_WHAT TO DO_:
Copy each line of the entries that includes the word "GEAR".

Stored data entries:
BEGIN
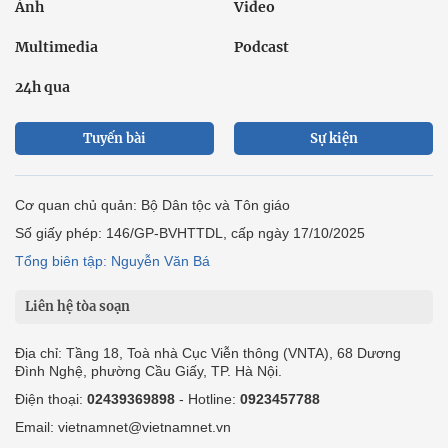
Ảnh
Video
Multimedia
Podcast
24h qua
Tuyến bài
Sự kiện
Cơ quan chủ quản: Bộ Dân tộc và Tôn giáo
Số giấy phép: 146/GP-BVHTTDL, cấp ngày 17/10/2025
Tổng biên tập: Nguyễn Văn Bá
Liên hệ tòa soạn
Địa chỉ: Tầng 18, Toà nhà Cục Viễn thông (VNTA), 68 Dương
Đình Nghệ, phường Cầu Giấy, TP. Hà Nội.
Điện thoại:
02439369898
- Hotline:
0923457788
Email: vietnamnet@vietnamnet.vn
END
BEGIN
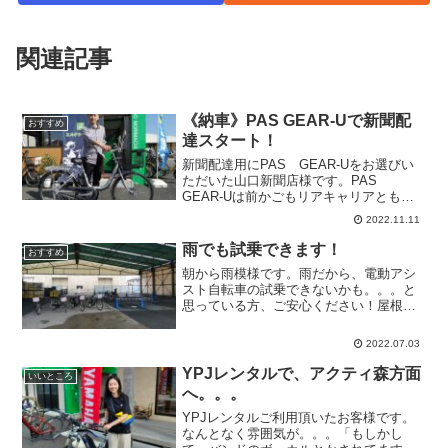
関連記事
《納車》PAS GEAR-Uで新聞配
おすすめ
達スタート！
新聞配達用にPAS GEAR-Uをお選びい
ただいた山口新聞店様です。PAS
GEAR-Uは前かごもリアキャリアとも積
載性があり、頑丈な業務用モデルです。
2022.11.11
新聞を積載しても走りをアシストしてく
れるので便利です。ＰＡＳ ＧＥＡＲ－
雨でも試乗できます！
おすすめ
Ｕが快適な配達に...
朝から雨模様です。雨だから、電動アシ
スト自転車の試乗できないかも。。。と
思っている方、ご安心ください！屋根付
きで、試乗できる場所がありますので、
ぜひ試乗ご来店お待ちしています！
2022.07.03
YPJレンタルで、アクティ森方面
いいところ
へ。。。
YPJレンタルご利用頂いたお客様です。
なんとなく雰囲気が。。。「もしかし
END
_RESPONSE AREA_:
《納車》PAS GEAR-Uで新聞配
新聞配達用にPAS GEAR-Uをお選びい
GEAR-Uは前かごもリアキャリアとも積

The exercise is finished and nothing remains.